The NY Times has just published a fairly fluffy Q and A with Surgeon General Dr. Regina Benjamin. She’s an accomplished physician and leader, but she’s in a virtually meaningless job. The governmental parallel to Paris Hilton and other second-rate celebrities who are “famous for being famous” are Surgeons General, who are “respected for being respected”. Many people will assert that the Surgeon General job is terribly important but then be unable to explain why.
In reality, the Surgeon General is a low-ranking official whose office does not even appear on the main Department of Health and Human Services organizational chart. The SG is not “the nation’s top doctor”, s/he is not even close to being the top doctor in the building where s/he works. The Assistant Secretary of Health position, which is usually filled by a physician, dwarfs the power of the SG in every respect.

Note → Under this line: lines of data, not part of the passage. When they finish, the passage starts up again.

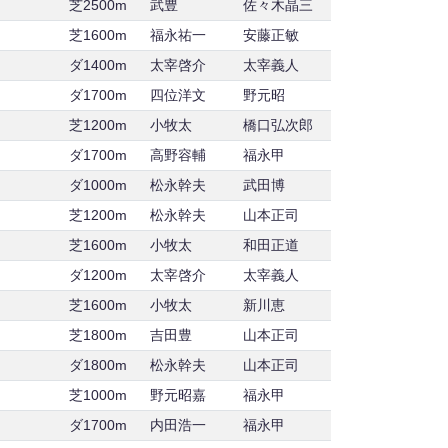
芝2500m
武豊
佐々木晶三
芝1600m
福永祐一
安藤正敏
ダ1400m
太宰啓介
太宰義人
ダ1700m
四位洋文
野元昭
芝1200m
小牧太
橋口弘次郎
ダ1700m
高野容輔
福永甲
ダ1000m
松永幹夫
武田博
芝1200m
松永幹夫
山本正司
芝1600m
小牧太
和田正道
ダ1200m
太宰啓介
太宰義人
芝1600m
小牧太
新川恵
芝1800m
吉田豊
山本正司
ダ1800m
松永幹夫
山本正司
芝1000m
野元昭嘉
福永甲
ダ1700m
内田浩一
福永甲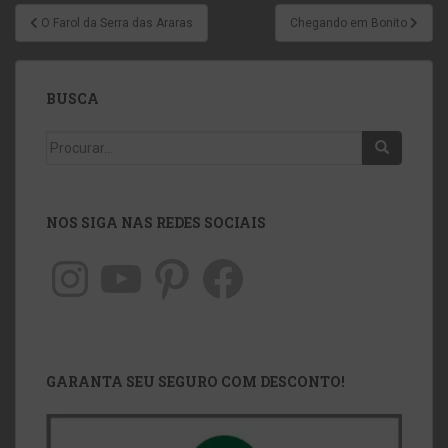
O Farol da Serra das Araras
Chegando em Bonito
BUSCA
NOS SIGA NAS REDES SOCIAIS
GARANTA SEU SEGURO COM DESCONTO!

When I point this out to public health advocates, they usually become indignant and huff “But Dr. Koop…”. Dr. Koop was and is flat out a remarkable person (and a newlywed at 93!) but he would have been a great public health leader whether he took the SG job or not. And in any event, he came into office three decades ago. Challenge even a political junkie to come up with another important or even memorable SG since and they will usually say “Well, that one who said schools should teach masturbation” and, if they are total political junkies, will also remember “that one who had civil servants do her shopping for her”.
When I heard that Sanjay Gupta was being considered for SG, I thought that made sense, as the job’s only important public function is communicating health information and he is masterful at that. But then again — why become an SG to do that? Someone like Gupta has more freedom and more ability to reach people (and no political constraints and a higher salary) on CNN. He doesn’t need the SG post to do that and society doesn’t need an SG post to get that.
A small but useful reform for this job would be to remove the need for Senate confirmation, which it does not warrant. Make the job a career capstone for a long-term public health corps member who knows the bureaucracy and can make the trains run on time. And let them wear a business suit — everyone since Koop looks like they are about to offer us peanuts, Diet Coke and an inflight pillow.